The ministry will also lower its preventive measures against the new influenza at Bangkok's Suvarnabhumi International Airport after learning the thermal scanners are ineffective.
Ministry permanent secretary, Dr Prat Boonyawongvirot said he had asked the Private Hospital Association's president, Dr Auechart Kanjanpitak to recommend member hospitals limit their testing to high risk patients.
Included in this group are children under five, pregnant women and elderly people with chronic conditions like heart disease, high blood pressure and diabetes, who would be tested.
Prat said the ministry was analysing at least 200 - 300 samples a day for the influenza infection. Of these, 150-200 samples came from private hospitals.
The ministry's Department of Medical Science charges private hospitals Bt4,000 per sample for the testing service; while private hospitals are charging applicants at least Bt 8,000.
" Private hospitals should charge patients reasonable prices for the testing service," he said.
As the Department of Disease Control takes responsibility for supporting the budget for testing services, the director-general, Dr Somchai Chakrabhan said his agency now does not have the money to support the service.
Currently a vaccine for the new flu virus is not available. Prat warned the public not to respond to advertising telling them to receive injections for the new flu virus at hospitals.
However, the Public Health Ministry is campaigning against seasonal flu and next month will give shots to two million people, the ministry's spokesperson, Dr Suphan Srithamma said.
The flu vaccination program will start on August 1 for the high risk groups.
"They have higher risk from seasonal flu illness than other groups if they get infected," he said. "Some could die from complications like pneumonia."
Confirmed cases of influenza type-A(H1N1) in Thailand have reached 405 after 95 new cases were reported yesterday. Of the 405 cases, 393 have already recovered.

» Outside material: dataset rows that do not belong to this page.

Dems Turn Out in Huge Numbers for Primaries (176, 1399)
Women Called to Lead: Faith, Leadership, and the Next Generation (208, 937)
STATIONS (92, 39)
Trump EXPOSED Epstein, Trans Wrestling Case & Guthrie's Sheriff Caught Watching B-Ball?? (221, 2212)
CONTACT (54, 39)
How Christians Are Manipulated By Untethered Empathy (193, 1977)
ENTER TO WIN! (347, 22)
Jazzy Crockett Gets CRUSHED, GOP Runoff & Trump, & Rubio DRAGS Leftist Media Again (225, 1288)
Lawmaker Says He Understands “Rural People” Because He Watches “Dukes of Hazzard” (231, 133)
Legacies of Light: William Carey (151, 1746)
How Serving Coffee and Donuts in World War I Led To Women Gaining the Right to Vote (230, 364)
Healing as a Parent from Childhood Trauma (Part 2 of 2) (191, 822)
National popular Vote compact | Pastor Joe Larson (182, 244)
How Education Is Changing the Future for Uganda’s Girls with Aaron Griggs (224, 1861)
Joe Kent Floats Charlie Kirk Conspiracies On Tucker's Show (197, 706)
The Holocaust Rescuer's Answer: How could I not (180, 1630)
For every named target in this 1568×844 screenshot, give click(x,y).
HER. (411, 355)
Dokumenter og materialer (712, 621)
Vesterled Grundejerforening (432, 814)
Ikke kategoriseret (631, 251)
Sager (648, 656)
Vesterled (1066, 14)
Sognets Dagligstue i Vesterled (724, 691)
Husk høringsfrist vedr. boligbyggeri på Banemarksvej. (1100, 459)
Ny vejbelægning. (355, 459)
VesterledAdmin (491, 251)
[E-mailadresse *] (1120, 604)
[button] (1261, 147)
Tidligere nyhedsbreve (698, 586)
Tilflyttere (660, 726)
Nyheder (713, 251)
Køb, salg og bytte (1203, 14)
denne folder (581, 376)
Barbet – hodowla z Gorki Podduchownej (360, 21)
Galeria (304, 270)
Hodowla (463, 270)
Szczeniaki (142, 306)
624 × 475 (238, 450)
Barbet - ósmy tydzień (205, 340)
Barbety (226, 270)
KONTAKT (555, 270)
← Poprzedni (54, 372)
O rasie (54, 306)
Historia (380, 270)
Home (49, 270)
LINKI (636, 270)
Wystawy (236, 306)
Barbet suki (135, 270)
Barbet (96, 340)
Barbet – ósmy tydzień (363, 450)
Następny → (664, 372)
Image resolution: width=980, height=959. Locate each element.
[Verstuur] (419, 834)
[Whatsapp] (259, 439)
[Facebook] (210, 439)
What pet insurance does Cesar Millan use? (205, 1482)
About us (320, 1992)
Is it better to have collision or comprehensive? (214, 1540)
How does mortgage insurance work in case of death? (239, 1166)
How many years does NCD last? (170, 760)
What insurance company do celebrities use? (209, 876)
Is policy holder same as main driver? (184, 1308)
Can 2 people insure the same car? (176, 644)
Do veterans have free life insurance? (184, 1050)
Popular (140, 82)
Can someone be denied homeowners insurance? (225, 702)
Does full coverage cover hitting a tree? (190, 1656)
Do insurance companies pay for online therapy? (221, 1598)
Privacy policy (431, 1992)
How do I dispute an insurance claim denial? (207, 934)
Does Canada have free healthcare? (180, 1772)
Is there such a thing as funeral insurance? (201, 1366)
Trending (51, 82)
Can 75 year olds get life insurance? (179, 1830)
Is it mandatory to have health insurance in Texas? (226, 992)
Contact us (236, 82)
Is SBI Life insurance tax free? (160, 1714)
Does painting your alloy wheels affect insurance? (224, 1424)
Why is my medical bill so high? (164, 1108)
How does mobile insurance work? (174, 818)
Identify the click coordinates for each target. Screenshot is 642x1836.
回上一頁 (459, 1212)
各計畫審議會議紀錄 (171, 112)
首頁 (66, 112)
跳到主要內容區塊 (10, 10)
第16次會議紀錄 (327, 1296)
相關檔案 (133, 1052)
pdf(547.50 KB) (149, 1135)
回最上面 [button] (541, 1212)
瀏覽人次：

Among the new cases, three had returned from foreign trips while the remainder were students and local people. He said 12 were undergoing hospital treatment.
Meanwhile, World Health Organisation (WHO) has reported 35, 928 cases of type-A(H1N1) influenza infection, including 163 deaths in 76 countries.
At Suvarnabhumi, airport passengers will no longer be required to fill in health questionnaires distributed on incoming planes.
Somchai said the ministry had distributed over 500,000 of the forms to passengers, but only 10 per cent returned them to health authorities.
" We wasted a lot of money using this measure to screen passengers," he said.
The 15 thermal scanners at the airport have been successfully screening only 10 percent of all incoming passengers - prompting the ministry to adjust its measures. It will continue using the scanners, but together with a rapid test kit.
" We have to reduce our efforts in fighting the spread of the new flu virus because we have learnt this virus is just a flu and is low in human severity," said the Disease Control Department's spokesperson, Dr Suppamit Chunsutiwat.